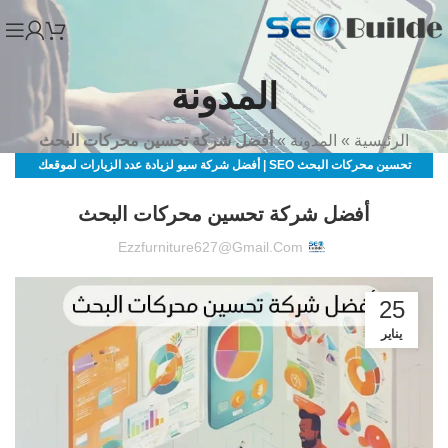
المدونة
الرئيسية
»
المدونة
»
أفضل شركة تحسين محركات البحث
تحسين محركات البحث SEO | أفضل شركة سيو لزيادة عدد الزيارات لموقعك
الالكتروني
أفضل شركة تحسين محركات البحث
Ezzfurniture627@gmail.com
25
يناير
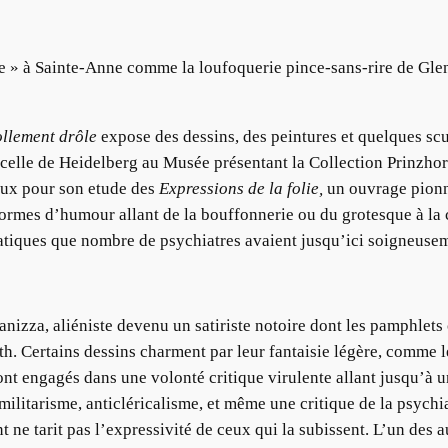
 » à Sainte-Anne comme la loufoquerie pince-sans-rire de Glen
llement drôle
expose des dessins, des peintures et quelques scu
lle de Heidelberg au Musée présentant la Collection Prinzhorn. 
aux pour son etude des
Expressions de la folie,
un ouvrage pionnie
ormes d’humour allant de la bouffonnerie ou du grotesque à la car
matiques que nombre de psychiatres avaient jusqu’ici soigneuse
Panizza, aliéniste devenu un satiriste notoire dont les pamphle
reuth. Certains dessins charment par leur fantaisie légère, comme
nt engagés dans une volonté critique virulente allant jusqu’à u
militarisme, anticléricalisme, et même une critique de la psychi
ne tarit pas l’expressivité de ceux qui la subissent. L’un des a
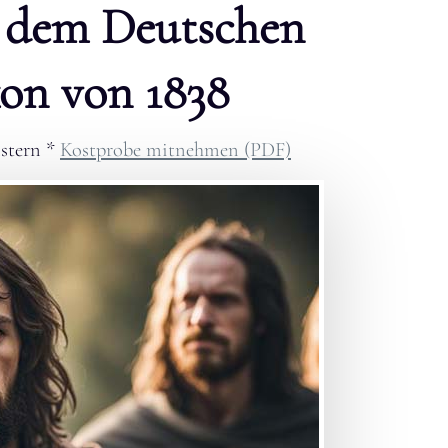
 dem Deutschen
on von 1838
stern
*
Kostprobe mitnehmen (PDF)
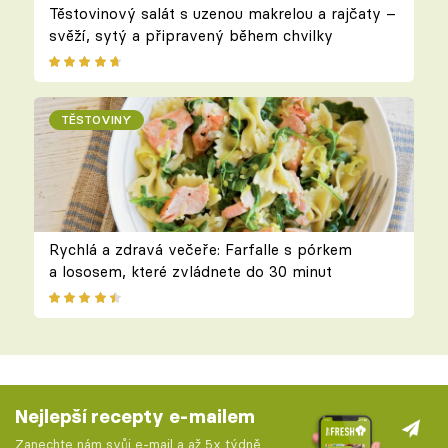
Těstovinový salát s uzenou makrelou a rajčaty –
svěží, sytý a připravený během chvilky
TĚSTOVINY
Rychlá a zdravá večeře: Farfalle s pórkem
a lososem, které zvládnete do 30 minut
Nejlepší recepty e-mailem
Zanechte nám svůj e-mail a až 5x týdně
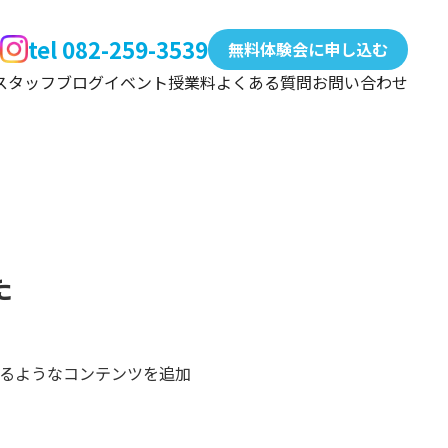
tel 082-259-3539
無料体験会に申し込む
スタッフ
ブログ
イベント
授業料
よくある質問
お問い合わせ
た
るようなコンテンツを追加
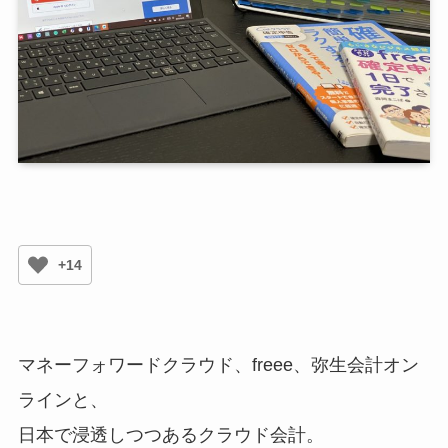
+14
マネーフォワードクラウド、freee、弥生会計オン
ラインと、
日本で浸透しつつあるクラウド会計。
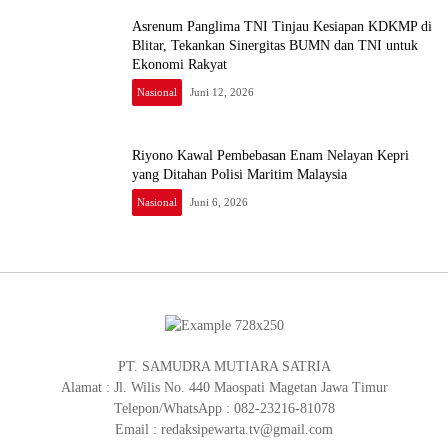
Asrenum Panglima TNI Tinjau Kesiapan KDKMP di
Blitar, Tekankan Sinergitas BUMN dan TNI untuk
Ekonomi Rakyat
Nasional
Juni 12, 2026
Riyono Kawal Pembebasan Enam Nelayan Kepri
yang Ditahan Polisi Maritim Malaysia
Nasional
Juni 6, 2026
PT. SAMUDRA MUTIARA SATRIA
Alamat : Jl. Wilis No. 440 Maospati Magetan Jawa Timur
Telepon/WhatsApp : 082-23216-81078
Email : redaksipewarta.tv@gmail.com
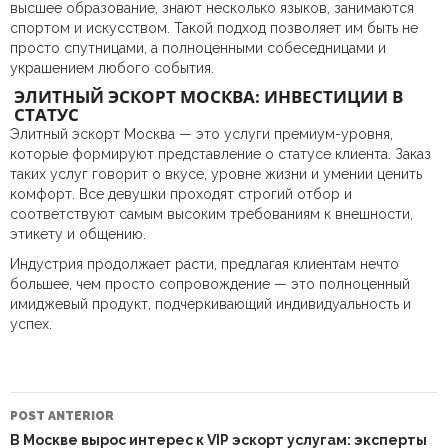
высшее образование, знают несколько языков, занимаются
спортом и искусством. Такой подход позволяет им быть не
просто спутницами, а полноценными собеседницами и
украшением любого события.
ЭЛИТНЫЙ ЭСКОРТ МОСКВА: ИНВЕСТИЦИИ В
СТАТУС
Элитный эскорт Москва — это услуги премиум-уровня,
которые формируют представление о статусе клиента. Заказ
таких услуг говорит о вкусе, уровне жизни и умении ценить
комфорт. Все девушки проходят строгий отбор и
соответствуют самым высоким требованиям к внешности,
этикету и общению.
Индустрия продолжает расти, предлагая клиентам нечто
большее, чем просто сопровождение — это полноценный
имиджевый продукт, подчеркивающий индивидуальность и
успех.
NAVEGAÇÃO
DO
POST ANTERIOR
POST
В Москве вырос интерес к VIP эскорт услугам: эксперты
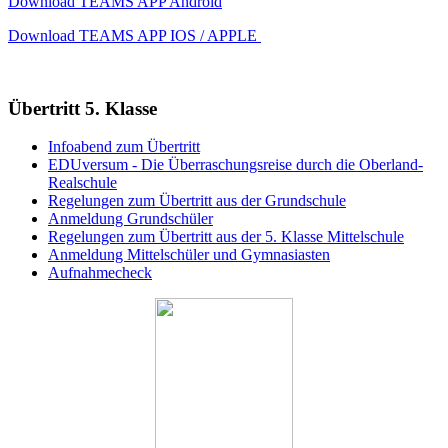
Download TEAMS APP Android
Download TEAMS APP IOS / APPLE
Übertritt 5. Klasse
Infoabend zum Übertritt
EDUversum - Die Überraschungsreise durch die Oberland-
Realschule
Regelungen zum Übertritt aus der Grundschule
Anmeldung Grundschüler
Regelungen zum Übertritt aus der 5. Klasse Mittelschule
Anmeldung Mittelschüler und Gymnasiasten
Aufnahmecheck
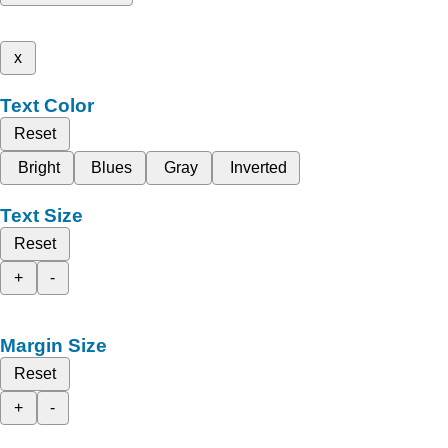
x
Text Color
Reset
Bright
Blues
Gray
Inverted
Text Size
Reset
+
-
Margin Size
Reset
+
-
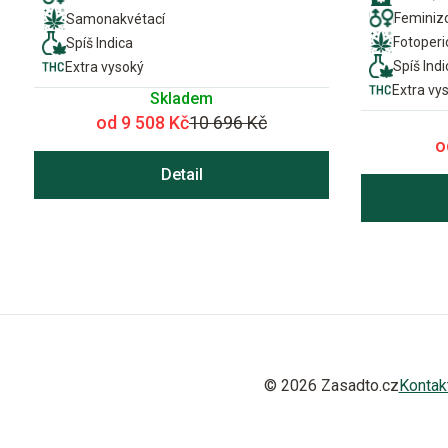
Feminiz
Samonakvétací
Fotoper
Spíš Indica
Spíš Indi
Extra vysoký
Extra vy
Skladem
od 9 508 Kč
10 696 Kč
o
Detail
© 2026 Zasadto.cz
Kontak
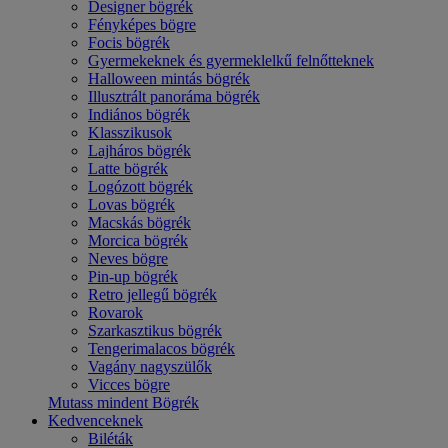
Designer bögrék
Fényképes bögre
Focis bögrék
Gyermekeknek és gyermeklelkű felnőtteknek
Halloween mintás bögrék
Illusztrált panoráma bögrék
Indiános bögrék
Klasszikusok
Lajháros bögrék
Latte bögrék
Logózott bögrék
Lovas bögrék
Macskás bögrék
Morcica bögrék
Neves bögre
Pin-up bögrék
Retro jellegű bögrék
Rovarok
Szarkasztikus bögrék
Tengerimalacos bögrék
Vagány nagyszülők
Vicces bögre
Mutass mindent Bögrék
Kedvenceknek
Biléták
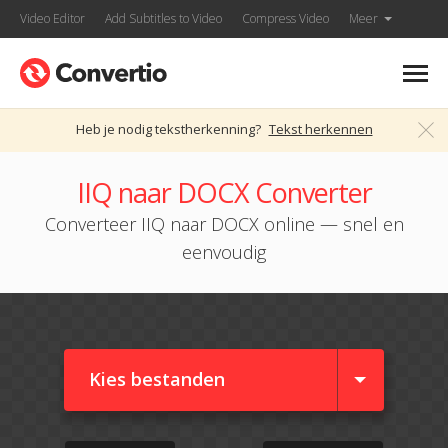
Video Editor
Add Subtitles to Video
Compress Video
Meer
Heb je nodig tekstherkenning?
Tekst herkennen
IIQ naar DOCX Converter
Converteer IIQ naar DOCX online — snel en
eenvoudig
Kies bestanden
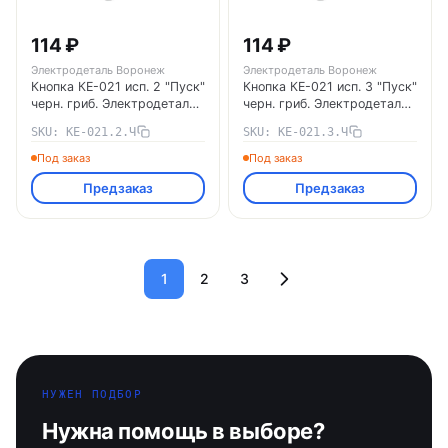
114 ₽
114 ₽
Электродеталь Воронеж
Электродеталь Воронеж
Кнопка КЕ-021 исп. 2 "Пуск"
Кнопка КЕ-021 исп. 3 "Пуск"
черн. гриб. Электродеталь
черн. гриб. Электродеталь
КЕ-021.2.Ч Электродеталь
КЕ-021.3.Ч Электродеталь
SKU: КЕ-021.2.Ч
SKU: КЕ-021.3.Ч
Воронеж
Воронеж
Под заказ
Под заказ
Предзаказ
Предзаказ
1
2
3
НУЖЕН ПОДБОР
Нужна помощь в выборе?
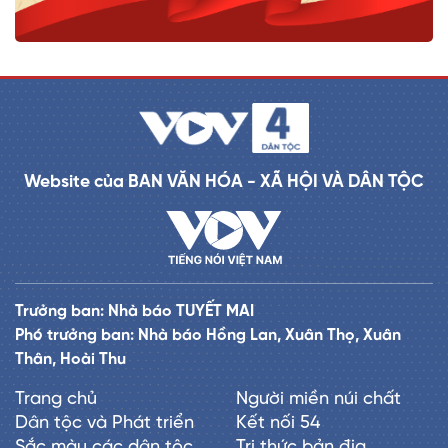
Website của BAN VĂN HÓA - XÃ HỘI VÀ DÂN TỘC
Trưởng ban: Nhà báo TUYẾT MAI
Phó trưởng ban: Nhà báo Hồng Lan, Xuân Thọ, Xuân
Thân, Hoài Thu
Trang chủ
Người miền núi chất
Dân tộc và Phát triển
Kết nối 54
Sắc màu các dân tộc
Tri thức bản địa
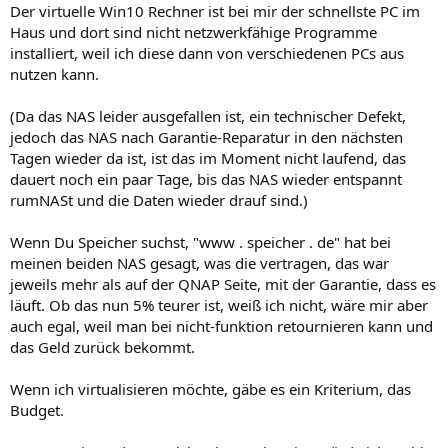
Der virtuelle Win10 Rechner ist bei mir der schnellste PC im
Haus und dort sind nicht netzwerkfähige Programme
installiert, weil ich diese dann von verschiedenen PCs aus
nutzen kann.
(Da das NAS leider ausgefallen ist, ein technischer Defekt,
jedoch das NAS nach Garantie-Reparatur in den nächsten
Tagen wieder da ist, ist das im Moment nicht laufend, das
dauert noch ein paar Tage, bis das NAS wieder entspannt
rumNASt und die Daten wieder drauf sind.)
Wenn Du Speicher suchst, "www . speicher . de" hat bei
meinen beiden NAS gesagt, was die vertragen, das war
jeweils mehr als auf der QNAP Seite, mit der Garantie, dass es
läuft. Ob das nun 5% teurer ist, weiß ich nicht, wäre mir aber
auch egal, weil man bei nicht-funktion retournieren kann und
das Geld zurück bekommt.
Wenn ich virtualisieren möchte, gäbe es ein Kriterium, das
Budget.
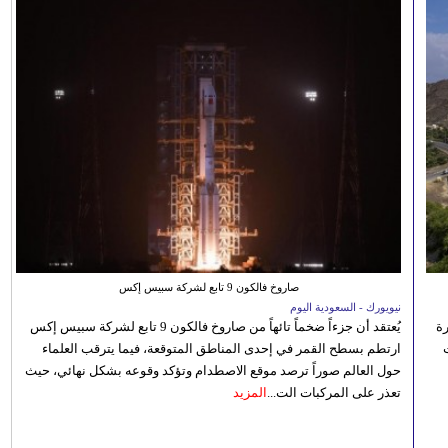
صاروخ فالكون 9 تابع لشركة سبيس إكس
نيويورك - السعودية اليوم
رة
يُعتقد أن جزءاً ضخماً تائهاً من صاروخ فالكون 9 تابع لشركة سبيس إكس
ارتطم بسطح القمر في إحدى المناطق المتوقعة، فيما يترقب العلماء
حول العالم صوراً ترصد موقع الاصطدام وتؤكد وقوعه بشكل نهائي، حيث
تعذر على المركبات الت...
المزيد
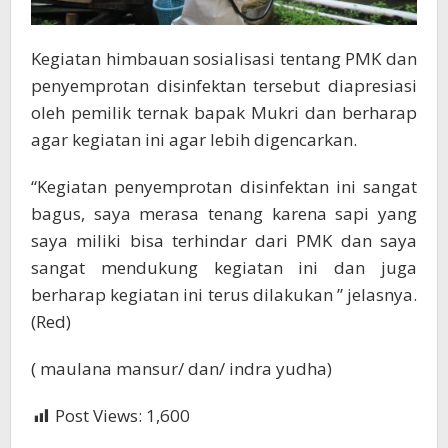
Kegiatan himbauan sosialisasi tentang PMK dan
penyemprotan disinfektan tersebut diapresiasi
oleh pemilik ternak bapak Mukri dan berharap
agar kegiatan ini agar lebih digencarkan.
“Kegiatan penyemprotan disinfektan ini sangat
bagus, saya merasa tenang karena sapi yang
saya miliki bisa terhindar dari PMK dan saya
sangat mendukung kegiatan ini dan juga
berharap kegiatan ini terus dilakukan ” jelasnya.
(Red)
( maulana mansur/ dan/ indra yudha)
Post Views:
1,600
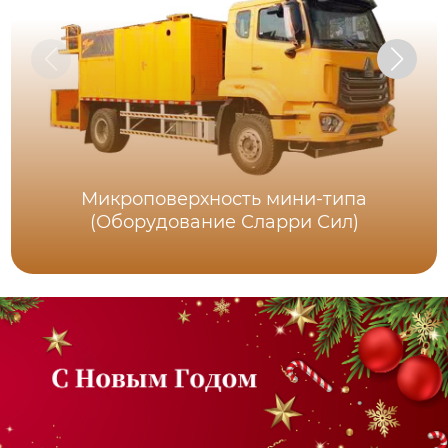
Микроповерхность мини-типа
(Оборудование Сларри Сил)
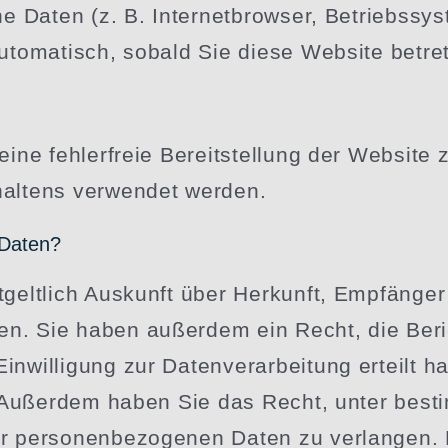
e Daten (z. B. Inter­net­browser, Betriebs­sy
utoma­tisch, sobald Sie diese Website betre
ine fehler­freie Bereit­stellung der Website
­haltens verwendet werden.
 Daten?
­geltlich Auskunft über Herkunft, Empfänger
lten. Sie haben außerdem ein Recht, die Ber
wil­ligung zur Daten­ver­ar­beitung erteilt h
en. Außerdem haben Sie das Recht, unter be
r perso­nen­be­zo­genen Daten zu verlangen.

• What the task asks: The lines above starting at the one that holds "Macskás bögrék" and ending at the one that holds "IIQ naar DOCX Converter" are to be written out exactly, ends included, and no pictures are to be copied.

• Your response:
Macskás bögrék
Morcica bögrék
Neves bögre
Pin-up bögrék
Retro jellegű bögrék
Rovarok
Szarkasztikus bögrék
Tengerimalacos bögrék
Vagány nagyszülők
Vicces bögre
Mutass mindent Bögrék
Kedvenceknek
Biléták
Video Editor
Add Subtitles to Video
Compress Video
Meer
Heb je nodig tekstherkenning?
Tekst herkennen
IIQ naar DOCX Converter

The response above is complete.